EXERCISE DESCRIPTION — Before repeating the entries below, strip out every picture and keep all else as it is.

DATASET CONTENT —
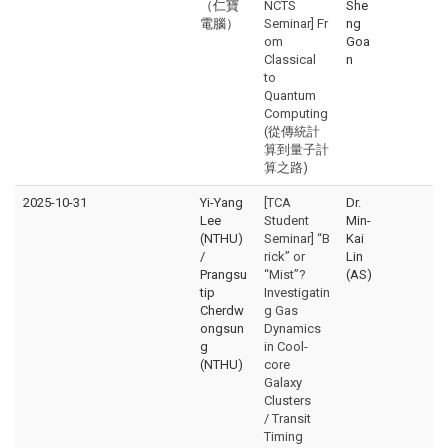
（仁寶
NCTS
She
電腦）
Seminar] Fr
ng
om
Goa
Classical
n
to
Quantum
Computing
(從傳統計
算到量子計
算之路)
2025-10-31
Yi-Yang
[TCA
Dr.
Lee
Student
Min-
(NTHU)
Seminar] “B
Kai
/
rick” or
Lin
Prangsu
“Mist”?
(AS)
tip
Investigatin
Cherdw
g Gas
ongsun
Dynamics
g
in Cool-
(NTHU)
core
Galaxy
Clusters
/ Transit
Timing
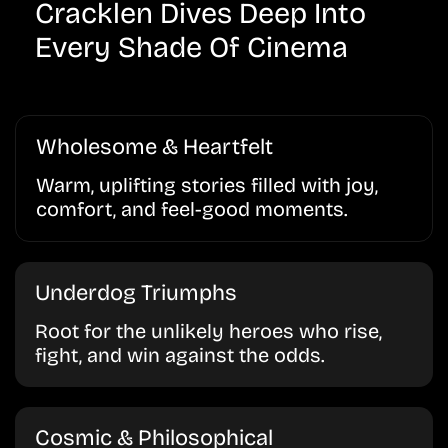
Cracklen Dives Deep Into
Every Shade Of Cinema
Wholesome & Heartfelt
Warm, uplifting stories filled with joy,
comfort, and feel-good moments.
Underdog Triumphs
Root for the unlikely heroes who rise,
fight, and win against the odds.
Cosmic & Philosophical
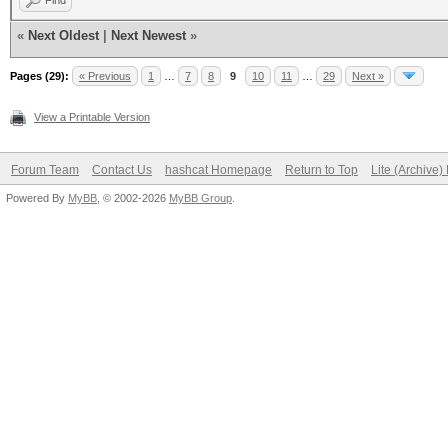
Find
«
Next Oldest
|
Next Newest
»
Pages (29):
« Previous
1
…
7
8
9
10
11
…
29
Next »
View a Printable Version
Forum Team
Contact Us
hashcat Homepage
Return to Top
Lite (Archive
Powered By
MyBB
, © 2002-2026
MyBB Group
.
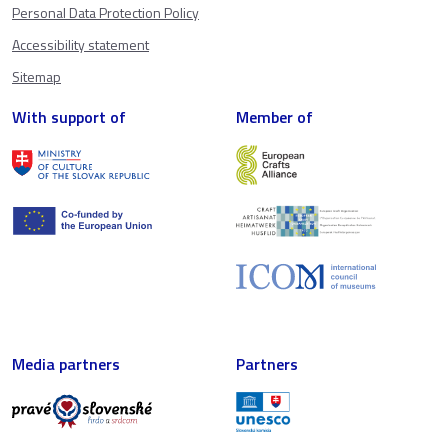
Personal Data Protection Policy
Accessibility statement
Sitemap
With support of
Member of
Media partners
Partners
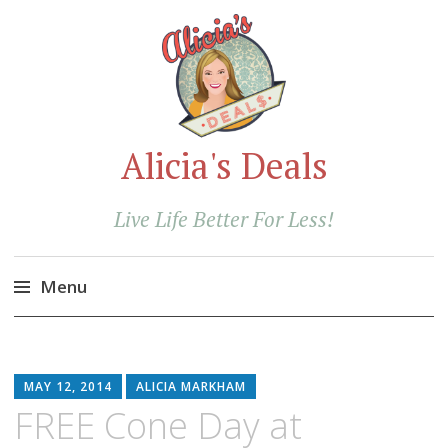
Alicia's Deals
Live Life Better For Less!
Menu
Skip
to
content
MAY 12, 2014
ALICIA MARKHAM
FREE Cone Day at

FINISHED EXERCISE —
（仁寶
NCTS
She
電腦）
Seminar] Fr
ng
om
Goa
Classical
n
to
Quantum
Computing
(從傳統計
算到量子計
算之路)
2025-10-31
Yi-Yang
[TCA
Dr.
Lee
Student
Min-
(NTHU)
Seminar] “B
Kai
/
rick” or
Lin
Prangsu
“Mist”?
(AS)
tip
Investigatin
Cherdw
g Gas
ongsun
Dynamics
g
in Cool-
(NTHU)
core
Galaxy
Clusters
/ Transit
Timing
Cracklen Dives Deep Into
Every Shade Of Cinema
Wholesome & Heartfelt
Warm, uplifting stories filled with joy,
comfort, and feel-good moments.
Underdog Triumphs
Root for the unlikely heroes who rise,
fight, and win against the odds.
Cosmic & Philosophical
Find
«
Next Oldest
|
Next Newest
»
Pages (29):
« Previous
1
…
7
8
9
10
11
…
29
Next »
View a Printable Version
Forum Team
Contact Us
hashcat Homepage
Return to Top
Lite (Archive
Powered By
MyBB
, © 2002-2026
MyBB Group
.
Personal Data Protection Policy
Accessibility statement
Sitemap
With support of
Member of
Media partners
Partners
Alicia's Deals
Live Life Better For Less!
Menu
Skip
to
content
MAY 12, 2014
ALICIA MARKHAM
FREE Cone Day at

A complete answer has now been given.